シャルリー・エブドがすっかり有名になったので、日本人でもそのカリカチュアを目にする人が多くなり、

「全然笑えない」

「テロリストはユーモアを解さない、という言い方はいかがなものか」

などという声が伝えられたので、一言だけ書いておく。

まず、前にもふれたがシャルリー・エブドは無神論イデオロギーのシンパ新聞なので、「宗教」全部を揶揄することが基本にある。

フランスの歴史的文脈のせいで、最も下品に傷つけられているのがカトリックであり、これも歴史的文脈のせいで最も忍耐強いのもカトリックだ。

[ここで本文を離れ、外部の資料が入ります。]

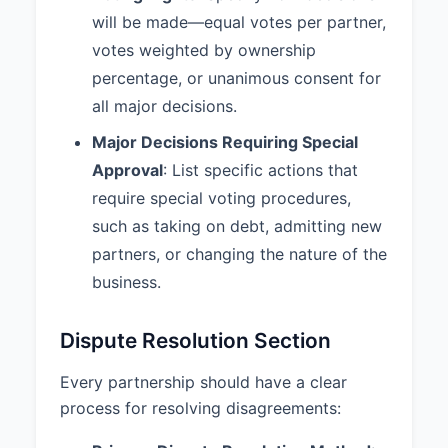
will be made—equal votes per partner,
partner’s interest. 4. If the
remaining partner(s) do not
votes weighted by ownership
exercise this right, the partnership
percentage, or unanimous consent for
shall be dissolved and liquidated.
all major decisions.
7.3 Business Valuation:
Upon
Major Decisions Requiring Special
dissolution or withdrawal of a
Approval
: List specific actions that
Partner, the value of the
Partnership or the withdrawing
require special voting procedures,
Partner's interest shall be
such as taking on debt, admitting new
determined by Fair Market Value.
partners, or changing the nature of the
7.4 Winding Up:
Upon
business.
dissolution, the Partnership affairs
shall be wound up, all assets shall
Dispute Resolution Section
be liquidated, all liabilities shall be
paid, and any remaining assets
Every partnership should have a clear
shall be distributed to the Partners
according to their respective
process for resolving disagreements:
interests.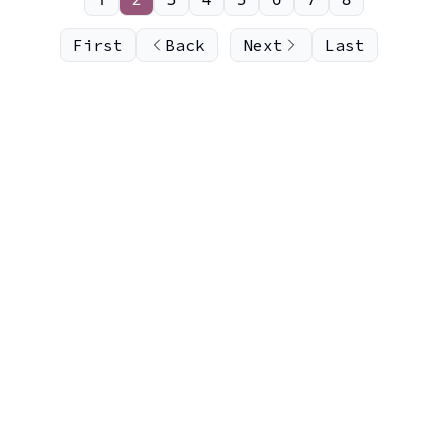
First
Back
Next
Last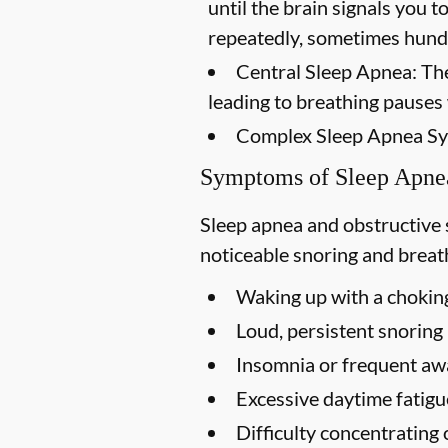
until the brain signals you 
repeatedly, sometimes hundr
Central Sleep Apnea:
The
leading to breathing pauses
Complex Sleep Apnea S
Symptoms of Sleep Apne
Sleep apnea and obstructive
noticeable snoring and breath
Waking up with a choking
Loud, persistent snoring
Insomnia or frequent aw
Excessive daytime fatigu
Difficulty concentrating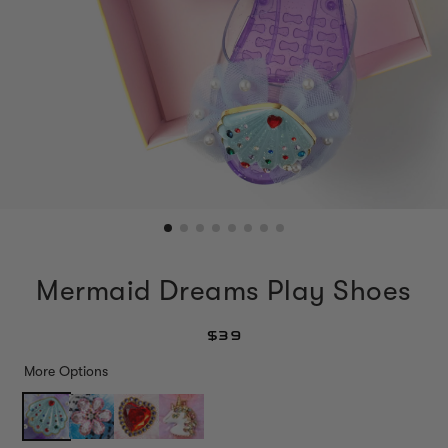
Mermaid Dreams Play Shoes
$39
More Options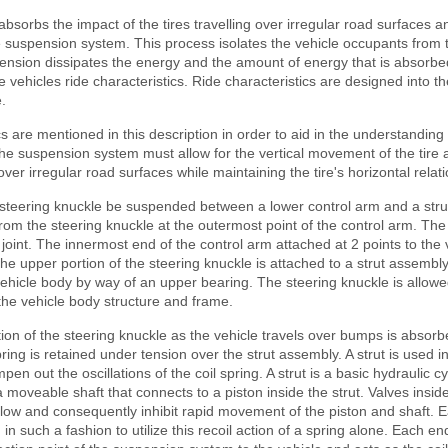
bsorbs the impact of the tires travelling over irregular road surfaces an
 suspension system. This process isolates the vehicle occupants from 
pension dissipates the energy and the amount of energy that is absorbe
 vehicles ride characteristics. Ride characteristics are designed into 
.
cs are mentioned in this description in order to aid in the understanding 
e suspension system must allow for the vertical movement of the tire
over irregular road surfaces while maintaining the tire's horizontal relat
e steering knuckle be suspended between a lower control arm and a str
rom the steering knuckle at the outermost point of the control arm. Th
 joint. The innermost end of the control arm attached at 2 points to the
he upper portion of the steering knuckle is attached to a strut assembl
ehicle body by way of an upper bearing. The steering knuckle is allowe
he vehicle body structure and frame.
on of the steering knuckle as the vehicle travels over bumps is absor
pring is retained under tension over the strut assembly. A strut is used in
en out the oscillations of the coil spring. A strut is a basic hydraulic cy
s a moveable shaft that connects to a piston inside the strut. Valves insi
l flow and consequently inhibit rapid movement of the piston and shaft. 
n such a fashion to utilize this recoil action of a spring alone. Each end 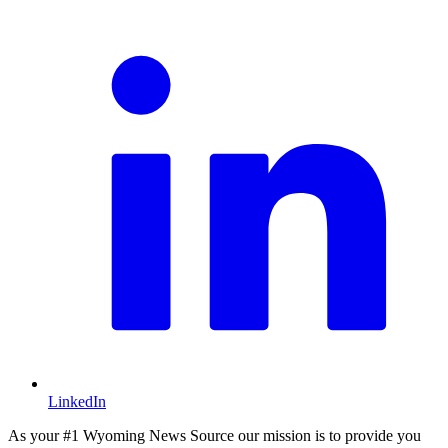
L
LinkedIn
As your #1 Wyoming News Source our mission is to provide you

それでも聖職者の小児性愛スキャンダルの後でベネディクト16世が少年を虐待しているカリカチュアが出た時は名誉棄損で訴えた団体がいた。

でも斥けられた。

フランスで最も政治的に神経質に監視されているのはこれも歴史的文脈から、ユダヤ人差別であり、「カトリック差別」というのはテーマでないからスルーされる。

それに、たとえ「ユーモア」が伝わるとか伝わらないとかでも、シャルリー・エブドは金を払って購入する新聞だから、公共の場で無理やり目にすることを強要されるものではない。その手のユーモアを面白いという人が読者であればいいことだ。

殺された画家の親友でカトリック雑誌の編集者は

「私はシャルリー・エブドに笑わされたことは一度もなかったけれど、むしろ不愉快だったけれど、今回は泣かされることになった」

と書いている。

笑いのツボは外れても、信念に従って書き続けていた人の非業の死には皆が泣く。

知られていないかもしれないが、シャルリー・エブドの内部でも激しい意見の対立があって、それが訴訟にまで発展したことがある。2008年に、時の大統領サルコジの息子の結婚についてユダヤ人を不当に揶揄したカリカチュアについてだ。この対立で共同創立者の一人が出ていった。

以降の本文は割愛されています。